Krabiel has been the vice president of operations for Affinity Gaming since January 2011 after leaving Boyd Gaming where he worked as vice president of operational finance for more than five years. Affinity Gaming’s license would bring in $110,040 annually for the City of Sparks.

The license for the machine, tables and other games is contingent upon the casino being inspected and approved by every city, county, district, and state agency having jurisdiction over the matter.

The Sparks City Council also approved a 21st Century Community Learning Centers grant to the collaboration among the City of Sparks, Alice Maxwell and Agnes Risley elementary schools. The grant will provide $7,369 to continue part-time salaries at the schools for enrichment activities being held after school.

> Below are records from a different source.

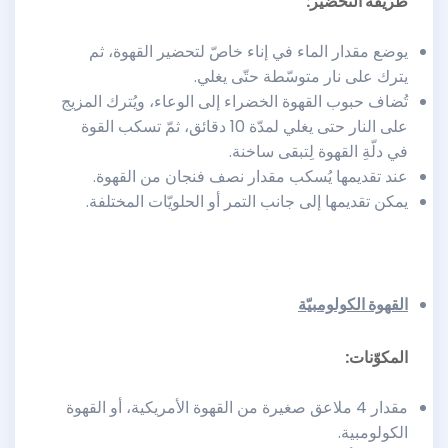
طريقة التحضير:
يوضع مقدار الماء في إناء خاصّ لتحضير القهوة، ثم
يترك على نار متوسّطة حتّى يغلي.
تُضاف حبوب القهوة الخضراء إلى الوعاء، ويُترك المزيج
على النار حتى يغلي لمدّة 10 دقائق، ثمّ تسكب القوة
في دلّةِ القهوة لِتبقى ساخنة.
عند تقديمها يُسكب مقدار نصف فنجان من القهوة.
يمكن تقديمها إلى جانب التمر أو الحلويّات المختلفة.
القهوة الكولومبيّة
المكوّنات:
مقدار 4 ملاعق صغيرة من القهوة الأمريكية، أو القهوة
الكولومبية.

The 21st Century Community Learning Centers program is also active at Kate Smith and Lincoln Park elementary schools and positions held under the city’s Parks and Recreation Department are paid through the grant funding. The after-school activities include art, dance, sports and self-esteem builders for children. The current schedule of service for Agnes Risley is Feb. 11 through May 17, and service for Alice Maxwell is April 29 through May 17.

The City Council also approved an amendment to the Sparks Municipal Code regarding business licenses in order to remove ambiguous statements and remove any need for interpretation. Tom Riley, a contracted attorney for City of Sparks Attorney Chet Adams, said the amendment will help bring business licenses “into the 21st century.”

“There is no room for ambiguity, no room for interpretation and the new code will affect everything from the business license application to prosecution in court,” Riley said Monday inside the council chambers.

City documents summarized the amendment as follows:

“The final proposed ordinance is a balance of enforcement (mainly increased late penalties and stronger criminal provisions) and business owner’s rights (more hearings allowed to dispute the imposition of penalties). It provides a clear, consistent legal framework within which the Finance Director and City Attorney may operate to increase revenue to the City through stricter enforcement.”

Adams said businesses operating with delinquent licenses will receive a prompt citation to encourage business operators to keep their buildings up to code. He said the citation will help the city in court should the process be taken that far.

The city council wrapped up its approvals by shortening the appeal period for Planning Commission and administrative actions.

City of Sparks Senior Planner Jim Rundle said the appeal period will be reduced from 21 business days to 11 calendar days, which is the Nevada Revised Statutes minimum for an appeal. Rundle said in his report to the council that a shorter appeal period may not allow for enough time for thorough review by affected parties, but said the positive side of the equation outweighs the negative.

“Shortening appeal periods provides earlier certainty to an applicant, thus allowing construction or occupation to begin more quickly, reducing the time spent in the entitlement process,” Rundle said. “Council adoption of a shorter appeal period could convey a message to the development community that Sparks is intent on streamlining the development process and moving projects more quickly from concept to execution.”